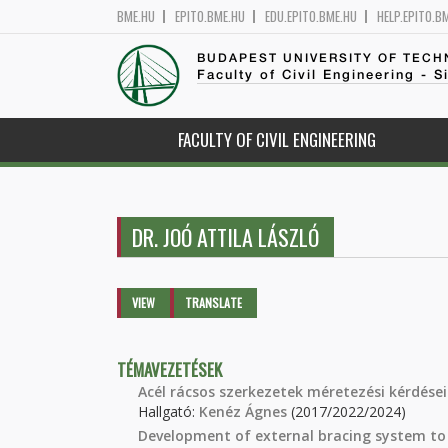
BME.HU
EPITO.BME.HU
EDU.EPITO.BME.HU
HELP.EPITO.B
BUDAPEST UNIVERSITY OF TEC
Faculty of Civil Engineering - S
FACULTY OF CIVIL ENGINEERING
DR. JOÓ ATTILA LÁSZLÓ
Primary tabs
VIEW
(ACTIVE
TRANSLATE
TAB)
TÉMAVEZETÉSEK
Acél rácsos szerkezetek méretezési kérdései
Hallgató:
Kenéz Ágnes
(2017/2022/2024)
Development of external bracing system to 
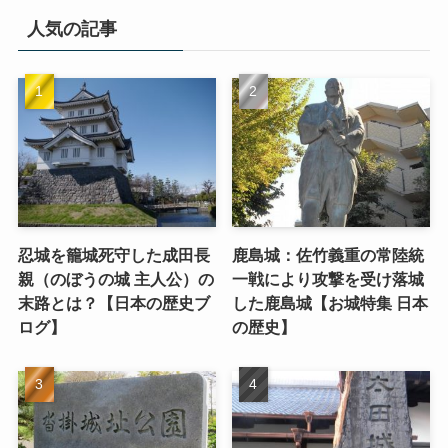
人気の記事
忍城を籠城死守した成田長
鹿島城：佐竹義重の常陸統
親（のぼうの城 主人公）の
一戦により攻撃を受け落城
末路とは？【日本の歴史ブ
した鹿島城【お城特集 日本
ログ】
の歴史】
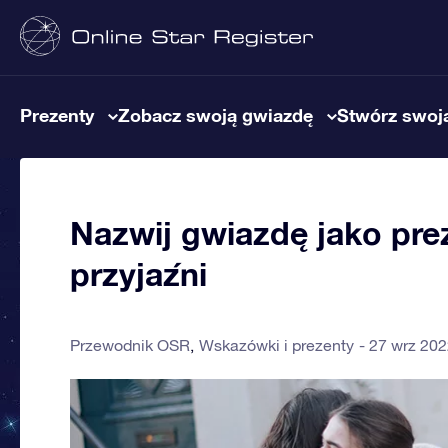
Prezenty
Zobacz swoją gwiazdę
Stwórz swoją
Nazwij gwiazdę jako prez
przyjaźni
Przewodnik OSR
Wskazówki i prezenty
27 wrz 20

---

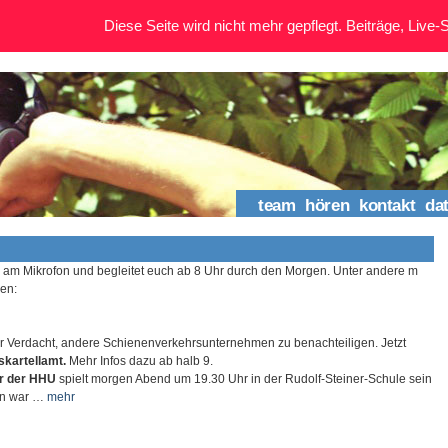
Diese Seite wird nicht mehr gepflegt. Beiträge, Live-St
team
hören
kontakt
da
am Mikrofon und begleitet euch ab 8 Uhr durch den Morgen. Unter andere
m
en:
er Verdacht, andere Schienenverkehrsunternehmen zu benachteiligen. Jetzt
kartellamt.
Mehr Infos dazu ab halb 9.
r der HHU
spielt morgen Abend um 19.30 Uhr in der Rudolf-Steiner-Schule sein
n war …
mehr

---

[Requirement]: Which of the lines in the material carry the string "gwiazdę"? Pull them out.

[Result below]:
Zobacz swoją gwiazdę
Nazwij gwiazdę jako prez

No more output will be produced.